Your assignment >> For the entries below, the result should be an exact transcription of the lines from the one with "ale również zapewniają" up to and including the one with "szerokiego grona klientów.", and only those.

Collected data >>
↓↓↓
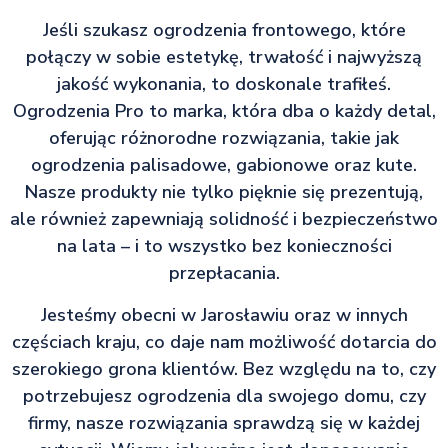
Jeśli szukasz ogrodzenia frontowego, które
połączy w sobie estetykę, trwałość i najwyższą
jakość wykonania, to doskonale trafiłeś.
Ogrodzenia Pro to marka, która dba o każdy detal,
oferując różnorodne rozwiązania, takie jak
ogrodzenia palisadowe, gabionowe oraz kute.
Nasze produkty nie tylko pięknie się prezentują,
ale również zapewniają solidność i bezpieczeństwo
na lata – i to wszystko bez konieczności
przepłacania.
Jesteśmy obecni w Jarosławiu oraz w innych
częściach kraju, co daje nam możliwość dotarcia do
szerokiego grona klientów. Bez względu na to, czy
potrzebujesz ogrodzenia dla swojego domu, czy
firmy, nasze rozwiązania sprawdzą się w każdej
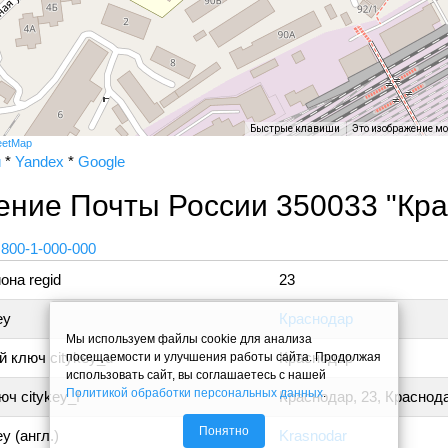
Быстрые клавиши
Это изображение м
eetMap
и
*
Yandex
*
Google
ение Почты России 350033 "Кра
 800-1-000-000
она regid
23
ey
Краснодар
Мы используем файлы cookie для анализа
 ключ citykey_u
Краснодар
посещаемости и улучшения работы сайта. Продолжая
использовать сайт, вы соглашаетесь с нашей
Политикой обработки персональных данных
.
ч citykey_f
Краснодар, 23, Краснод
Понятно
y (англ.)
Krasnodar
↑↑↑
Answer to this exercise >>
ale również zapewniają solidność i bezpieczeństwo
na lata – i to wszystko bez konieczności
przepłacania.
Jesteśmy obecni w Jarosławiu oraz w innych
częściach kraju, co daje nam możliwość dotarcia do
szerokiego grona klientów. Bez względu na to, czy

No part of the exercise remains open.